In determining which banks will receive part of the $250 billion rescue plan, the Treasury announced it will "look very favorably" on healthy institutions making an acquisition. Although the plan is supposed to bolster better lending practices, the money will probably foster consolidation, with some banks already reporting they intend to use the funds for acquisitions, according to the Wall Street Journal.
Those acquisitions will prove to be controversial, however, as Treasury Secretary Henry Paulson has repeatedly said the government's funding is intended to be used to restore confidence in the banking sector, allowing the banks to go back to better lending practices and encouraging investors.
"Our purpose is to increase the confidence of our banks, so that they will deploy, not hoard, that capital," Paulson said on Monday. Taxpayers would essentially be "footing the bill" the Journal says. Acquisitions within the banking industry would be less of a boost to the economy than would better loan practices.
The Treasury will use certain criteria to determine which banks will receive funding. Senior officials tell the Journal the Treasury will make investment decisions based on factors such as a bank's health and management and whether a bank is involved in or contemplating a merger transaction, though it doesn't want its money to be used directly for that purpose.

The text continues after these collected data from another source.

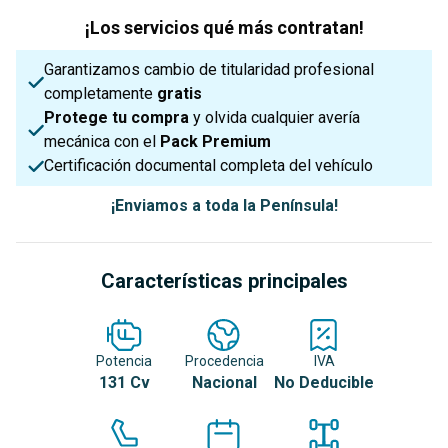
¡Los servicios qué más contratan!
Garantizamos cambio de titularidad profesional
completamente
gratis
Protege tu compra
y olvida cualquier avería
mecánica con el
Pack Premium
Certificación documental completa del vehículo
¡Enviamos a toda la Península!
Características principales
Potencia
Procedencia
IVA
131 Cv
Nacional
No Deducible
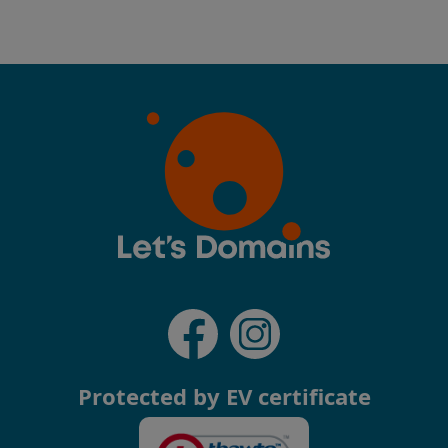
Protected by EV certificate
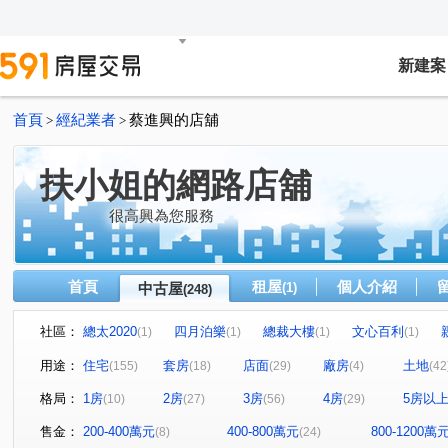
新建案
首頁
經紀業者
蔡進興的店舖
>
>
扶小姐的網路店舖
很高興為您服務
首頁
租屋
個人介紹
中古屋
(1)
(248)
社區：
總太2020
四月泊樂
總裁大樓
文心百利
(1)
(1)
(1)
(1)
立彩璞悅
福星大地
高風亮節
春日城
鴻
(1)
(1)
(1)
(1)
用途：
住宅
套房
店面
廠房
土地
(155)
(18)
(29)
(4)
(42
大誠街
元城上階綠
佑崧豐祿
曉明儷晶
(1)
(2)
(1)
(1)
格局：
1房
2房
3房
4房
5房以
(10)
(27)
(56)
(29)
城市經典
久樘花園童畫
康橋名邸
富宇豐馥
(3)
(1)
(1)
(1)
勝美術二期雲門登峰
懋榮非等閑
市政交響曲
(1)
(1)
(1)
售金：
200-400萬元
400-800萬元
800-1200萬
(8)
(24)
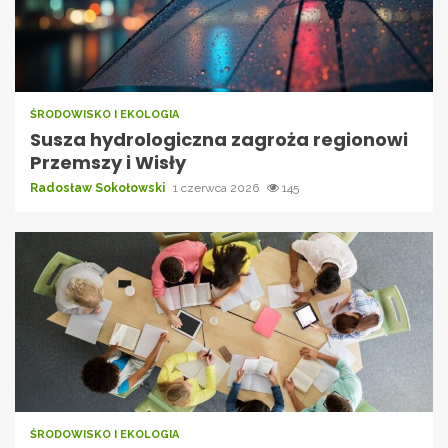
ŚRODOWISKO I EKOLOGIA
Susza hydrologiczna zagroża regionowi
Przemszy i Wisły
Radosław Sokołowski
1 czerwca 2026
145
ŚRODOWISKO I EKOLOGIA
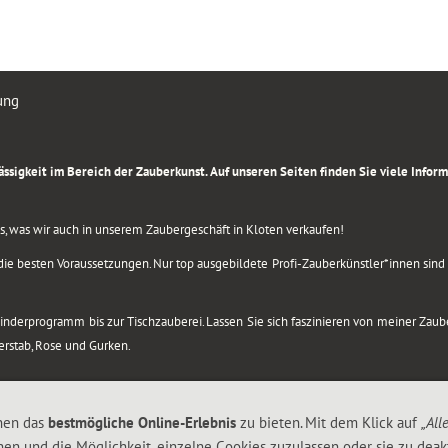
ung
rlässigkeit im Bereich der Zauberkunst. Auf unseren Seiten finden Sie viele Info
lles, was wir auch in unserem Zaubergeschäft in Kloten verkaufen!
ie besten Voraussetzungen. Nur top ausgebildete Profi-Zauberkünstler*innen sind b
 Kinderprogramm bis zur Tischzauberei. Lassen Sie sich faszinieren von meiner Za
berstab, Rose und Gurken.
nen das
bestmögliche Online-Erlebnis
zu bieten. Mit dem Klick auf
„All
nen und die Möglichkeit, einzelne Cookies zuzulassen oder sie zu deakt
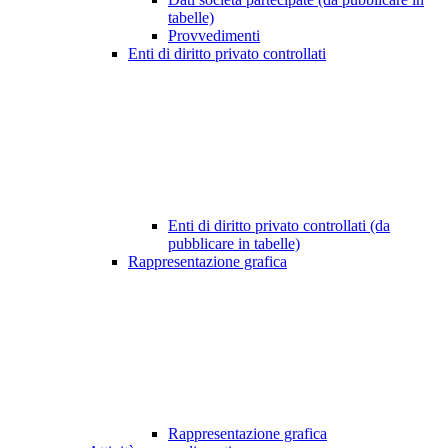
tabelle)
Provvedimenti
Enti di diritto privato controllati
Enti di diritto privato controllati (da
pubblicare in tabelle)
Rappresentazione grafica
Rappresentazione grafica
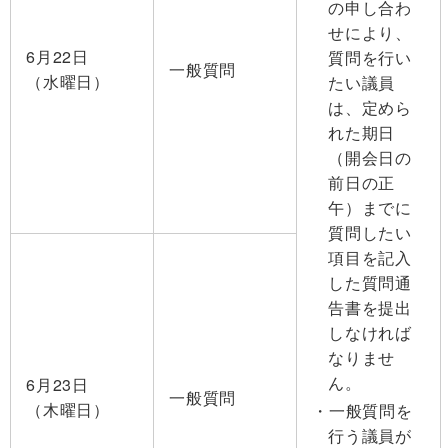
の申し合わ
せにより、
6月22日
質問を行い
一般質問
（水曜日）
たい議員
は、定めら
れた期日
（開会日の
前日の正
午）までに
質問したい
項目を記入
した質問通
告書を提出
しなければ
なりませ
ん。
6月23日
一般質問
（木曜日）
一般質問を
行う議員が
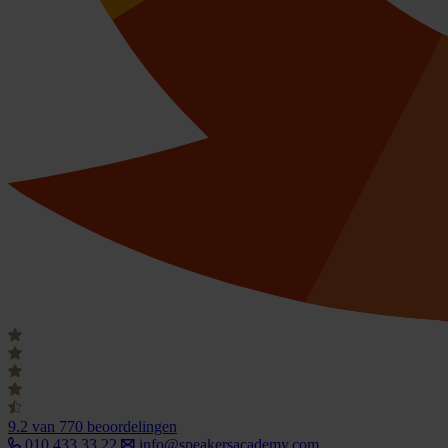
9.2
van 770 beoordelingen
010 433 33 22
info@speakersacademy.com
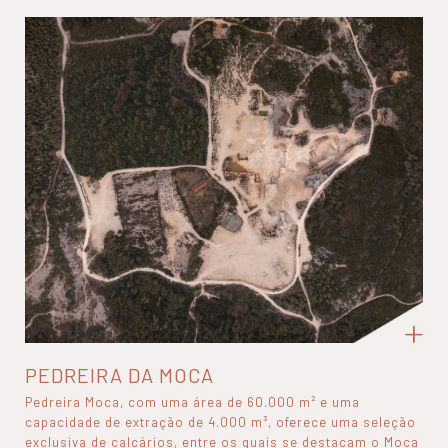
PEDREIRA DA MOCA
Pedreira Moca, com uma área de 60.000 m² e uma
capacidade de extração de 4.000 m³, oferece uma seleção
exclusiva de calcários, entre os quais se destacam o Moca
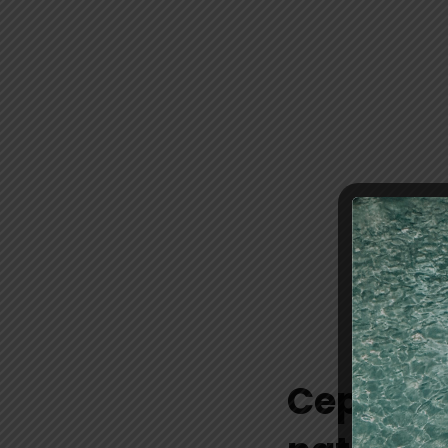
Cepillo 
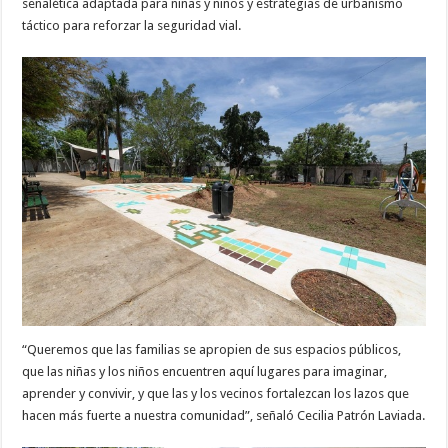
señalética adaptada para niñas y niños y estrategias de urbanismo
táctico para reforzar la seguridad vial.
“Queremos que las familias se apropien de sus espacios públicos,
que las niñas y los niños encuentren aquí lugares para imaginar,
aprender y convivir, y que las y los vecinos fortalezcan los lazos que
hacen más fuerte a nuestra comunidad”, señaló Cecilia Patrón Laviada.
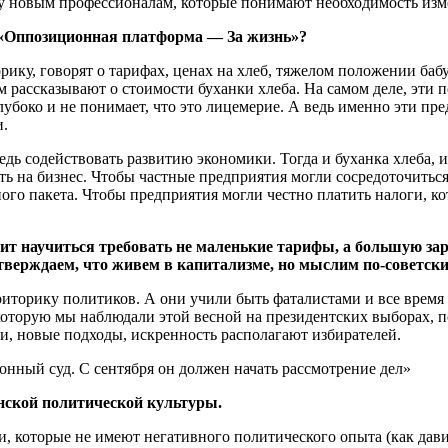
огу новым профессионалам, которые понимают необходимость из
ии «Оппозиционная платформа — За жизнь»?
у, говорят о тарифах, ценах на хлеб, тяжелом положении бабу
м рассказывают о стоимости буханки хлеба. На самом деле, эти 
глубоко и не понимает, что это лицемерие. А ведь именно эти пр
и.
редь содействовать развитию экономики. Тогда и буханка хлеба,
ть на бизнес. Чтобы частные предприятия могли сосредоточиться
го пакета. Чтобы предприятия могли честно платить налоги, ко
ит научиться требовать не маленькие тарифы, а большую зарп
тверждаем, что живем в капитализме, но мыслим по-советски:
иторику политиков. А они учили быть фаталистами и все время в
которую мы наблюдали этой весной на президентских выборах, п
еи, новые подходы, искренность располагают избирателей.
ный суд. С сентября он должен начать рассмотрение дел»
инской политической культуры.
 которые не имеют негативного политического опыта (как давит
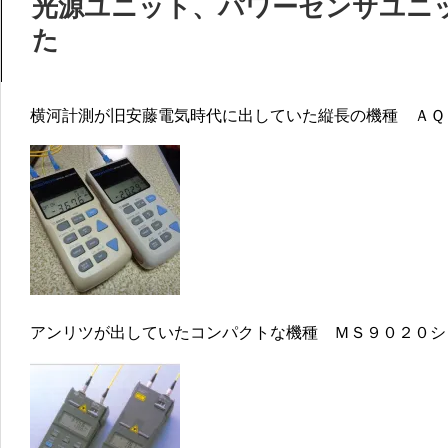
光源ユニット、パワーセンサユニ
た
横河計測が旧安藤電気時代に出していた縦長の機種 ＡＱ
アンリツが出していたコンパクトな機種 ＭＳ９０２０シ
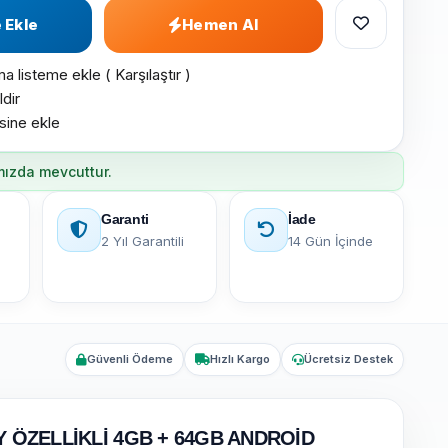
 Ekle
Hemen Al
ma listeme ekle
(
Karşılaştır
)
ldir
esine ekle
mızda mevcuttur.
Garanti
İade
2 Yıl Garantili
14 Gün İçinde
Güvenli Ödeme
Hızlı Kargo
Ücretsiz Destek
 ÖZELLİKLİ 4GB + 64GB ANDROİD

The Treasury will not make public the names of banks that are rejected, and government officials are debating whether banks will be required to notify shareholders of their rejection. The SEC declined to comment on this issue.
According to the Journal, many bank executives haven't decided whether they will apply for assistance. Those that don't participate either don't need more capital or are wary of government restrictions in areas such as dividend payments.
Banks have until Nov. 14 to submit an application to their primary regulators.